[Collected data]

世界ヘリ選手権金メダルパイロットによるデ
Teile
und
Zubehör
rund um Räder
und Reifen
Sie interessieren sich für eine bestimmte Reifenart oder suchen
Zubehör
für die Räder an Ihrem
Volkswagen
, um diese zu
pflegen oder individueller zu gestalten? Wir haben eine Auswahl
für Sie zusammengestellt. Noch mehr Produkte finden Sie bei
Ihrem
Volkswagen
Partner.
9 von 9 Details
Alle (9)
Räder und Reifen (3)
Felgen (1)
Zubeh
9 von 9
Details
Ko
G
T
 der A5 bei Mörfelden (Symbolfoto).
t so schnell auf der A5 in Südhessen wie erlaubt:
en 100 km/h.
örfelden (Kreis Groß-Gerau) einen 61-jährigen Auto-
==
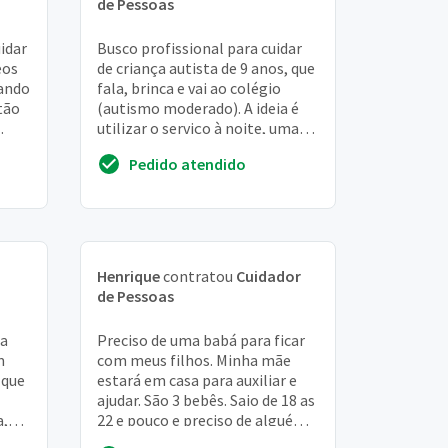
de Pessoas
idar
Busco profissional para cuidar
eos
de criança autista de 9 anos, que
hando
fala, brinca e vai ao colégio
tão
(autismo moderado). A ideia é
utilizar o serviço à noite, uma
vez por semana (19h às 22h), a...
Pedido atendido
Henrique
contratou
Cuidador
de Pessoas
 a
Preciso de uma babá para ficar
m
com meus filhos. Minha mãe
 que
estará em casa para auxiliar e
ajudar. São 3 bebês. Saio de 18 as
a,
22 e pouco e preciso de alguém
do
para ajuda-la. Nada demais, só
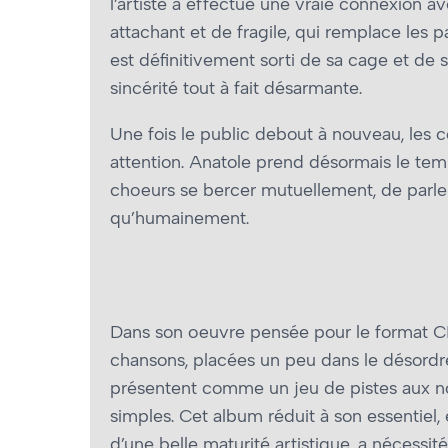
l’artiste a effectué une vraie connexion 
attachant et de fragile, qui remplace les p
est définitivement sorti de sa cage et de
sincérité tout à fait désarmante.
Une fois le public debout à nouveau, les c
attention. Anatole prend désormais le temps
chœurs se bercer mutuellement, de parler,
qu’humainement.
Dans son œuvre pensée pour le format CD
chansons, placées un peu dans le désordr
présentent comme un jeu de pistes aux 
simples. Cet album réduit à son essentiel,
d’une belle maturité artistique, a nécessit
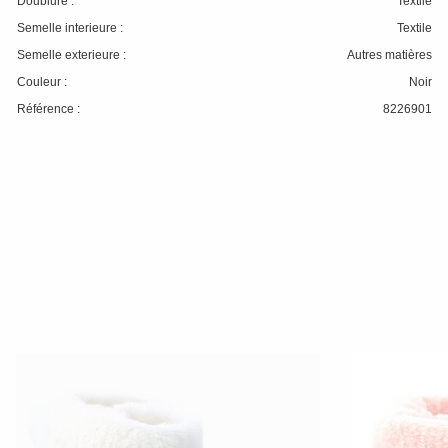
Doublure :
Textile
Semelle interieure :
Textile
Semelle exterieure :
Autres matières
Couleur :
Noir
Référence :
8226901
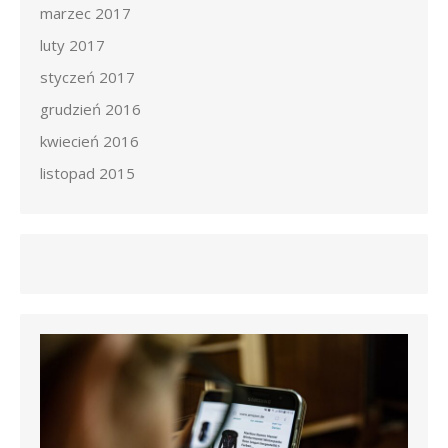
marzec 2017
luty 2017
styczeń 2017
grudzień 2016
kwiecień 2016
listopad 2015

About this exercise: Extract from the records above the lines from the one containing "t so schnell" to the one containing "örfelden (Kreis Groß-Gerau)", both lines included, exactly as they appear and with nothing else.

Result:
t so schnell auf der A5 in Südhessen wie erlaubt:
en 100 km/h.
örfelden (Kreis Groß-Gerau) einen 61-jährigen Auto-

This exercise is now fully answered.